Couverture Arne Næss est le père fondateur du courant de l’écologie profonde (Deep ecology) qui affirme le caractère relationnel de toutes choses ainsi que la valeur intrinsèque des différentes formes de vie, ce qui conduit à en louer la richesse et la diversité.
Or, dans le meilleur des cas, la dimension politique de cette écologie a été déclarée impuissante, voire ignorée ; dans le pire, on a dénoncé son incompatibilité avec la démocratie. On l’a même accusée de nourrir un discours écofasciste.
Ce volume consacré à la politique de l’écologie profonde a pour ambition de dévoiler cette part méconnue de la pensée du grand auteur norvégien en la situant par rapport à certains de ses inspirateurs (Spinoza, Gandhi) et en la mettant en relation, de manière critique, avec les thèses de l’écoféminisme, de l’écologie sociale et du pragmatisme.
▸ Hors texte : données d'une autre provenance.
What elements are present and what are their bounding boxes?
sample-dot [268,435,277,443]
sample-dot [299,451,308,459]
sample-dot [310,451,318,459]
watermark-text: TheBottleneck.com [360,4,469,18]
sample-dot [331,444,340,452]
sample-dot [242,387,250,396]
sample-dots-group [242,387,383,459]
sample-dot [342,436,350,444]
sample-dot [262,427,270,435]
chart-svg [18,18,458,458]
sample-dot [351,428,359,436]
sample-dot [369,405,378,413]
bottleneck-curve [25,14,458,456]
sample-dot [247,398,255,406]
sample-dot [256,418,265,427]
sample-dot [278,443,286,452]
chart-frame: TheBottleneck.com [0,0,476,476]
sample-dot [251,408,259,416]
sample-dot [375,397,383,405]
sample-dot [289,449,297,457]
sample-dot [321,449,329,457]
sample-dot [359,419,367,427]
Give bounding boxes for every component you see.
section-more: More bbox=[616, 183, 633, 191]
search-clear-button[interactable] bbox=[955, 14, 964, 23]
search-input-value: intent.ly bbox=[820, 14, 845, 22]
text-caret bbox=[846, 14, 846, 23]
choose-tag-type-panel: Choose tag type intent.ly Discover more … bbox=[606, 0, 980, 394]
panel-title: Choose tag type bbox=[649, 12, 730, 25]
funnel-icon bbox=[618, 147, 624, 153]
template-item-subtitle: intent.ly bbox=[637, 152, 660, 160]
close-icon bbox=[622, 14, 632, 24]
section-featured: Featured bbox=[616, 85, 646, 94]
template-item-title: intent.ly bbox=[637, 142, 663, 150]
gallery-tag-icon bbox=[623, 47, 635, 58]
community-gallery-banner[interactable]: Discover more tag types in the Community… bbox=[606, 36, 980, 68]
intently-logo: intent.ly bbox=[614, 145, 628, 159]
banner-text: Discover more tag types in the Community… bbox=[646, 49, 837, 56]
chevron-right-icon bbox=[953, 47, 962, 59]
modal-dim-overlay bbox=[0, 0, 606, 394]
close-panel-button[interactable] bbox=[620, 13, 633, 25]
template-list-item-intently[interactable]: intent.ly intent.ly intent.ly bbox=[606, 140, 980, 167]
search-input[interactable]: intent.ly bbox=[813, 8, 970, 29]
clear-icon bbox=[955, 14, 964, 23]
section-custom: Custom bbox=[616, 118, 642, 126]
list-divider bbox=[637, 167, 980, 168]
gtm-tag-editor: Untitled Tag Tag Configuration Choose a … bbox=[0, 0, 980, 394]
La mise au jour de ses sources et la restitution des débats avec ses détracteurs révèlent l’actualité de la philosophie de Næss d’une manière qui ne se contente pas de l’aider ainsi à retrouver sa juste place au sein de l’histoire de la philosophie et de la pensée écologique, mais aide aussi à s’interroger sur les voies d’avenir de la pensée écologique et sur son volet politique.
En rejetant les tentations autoritaires, en assumant le meilleur de la tradition démocratique, en intégrant le souci de justice sociale au sein d’une réflexion qui s’interroge sur l’être de la nature, le père fondateur de l’écologie profonde contribue au renouvellement d’une démocratie devant se mettre à la hauteur des enjeux sociaux et écologiques du XXIe siècle.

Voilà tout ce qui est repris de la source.